[Records from a dataset]
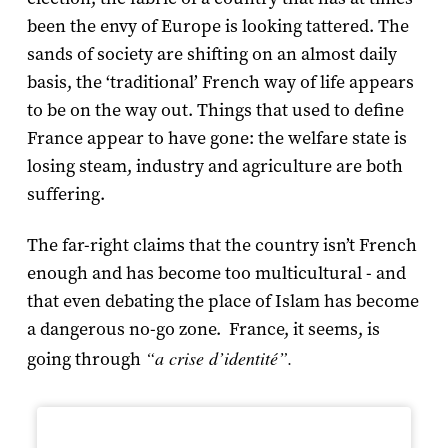
been the envy of Europe is looking tattered. The
sands of society are shifting on an almost daily
basis, the ‘traditional’ French way of life appears
to be on the way out. Things that used to define
France appear to have gone: the welfare state is
losing steam, industry and agriculture are both
suffering.
The far-right claims that the country isn’t French
enough and has become too multicultural - and
that even debating the place of Islam has become
a dangerous no-go zone. France, it seems, is
“a crise d’identité”.
going through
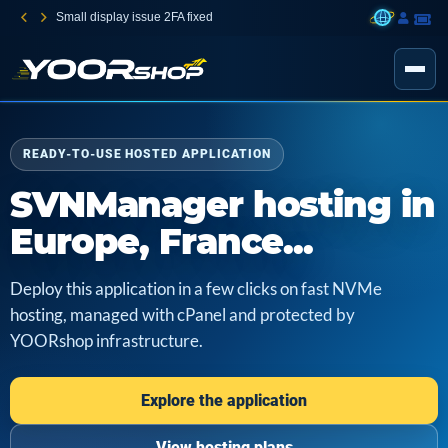
Small display issue 2FA fixed
READY-TO-USE HOSTED APPLICATION
SVNManager hosting in
Europe, France...
Deploy this application in a few clicks on fast NVMe
hosting, managed with cPanel and protected by
YOORshop infrastructure.
Explore the application
View hosting plans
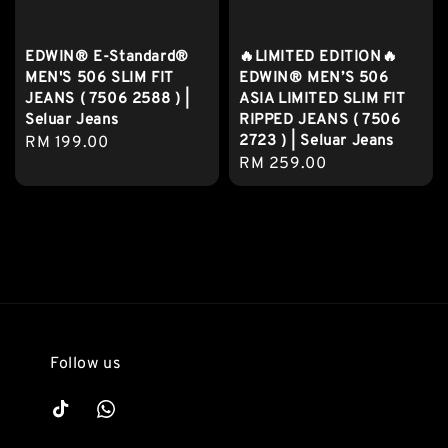
EDWIN® E-Standard®
🔥LIMITED EDITION🔥
MEN'S 506 SLIM FIT
EDWIN® MEN’S 506
JEANS ( 7506 2588 ) |
ASIA LIMITED SLIM FIT
Seluar Jeans
RIPPED JEANS ( 7506
2723 ) | Seluar Jeans
Regular
RM 199.00
Regular
RM 259.00
price
price
Follow us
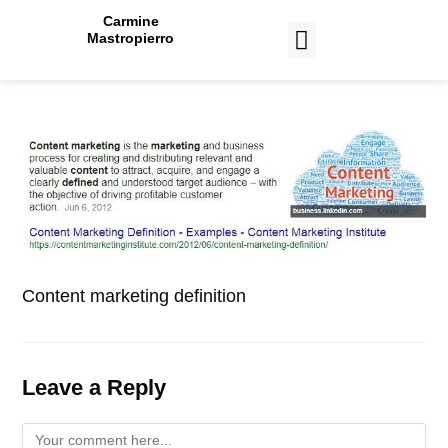
Carmine
Mastropierro
CASE STUDIES
Content marketing definition
Leave a Reply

= ASSIGNMENT =
Write out the lines from the line with "a dangerous no-go zone. France, it seems, is" through the end of the records exactly; do not include pictures or any other lines.

= ANSWER BOX =
a dangerous no-go zone. France, it seems, is
“a crise d’identité”.
going through
Small display issue 2FA fixed
READY-TO-USE HOSTED APPLICATION
SVNManager hosting in
Europe, France...
Deploy this application in a few clicks on fast NVMe
hosting, managed with cPanel and protected by
YOORshop infrastructure.
Explore the application
View hosting plans
EDWIN® E-Standard®
🔥LIMITED EDITION🔥
MEN'S 506 SLIM FIT
EDWIN® MEN’S 506
JEANS ( 7506 2588 ) |
ASIA LIMITED SLIM FIT
Seluar Jeans
RIPPED JEANS ( 7506
2723 ) | Seluar Jeans
Regular
RM 199.00
Regular
RM 259.00
price
price
Follow us
Carmine
Mastropierro
CASE STUDIES
Content marketing definition
Leave a Reply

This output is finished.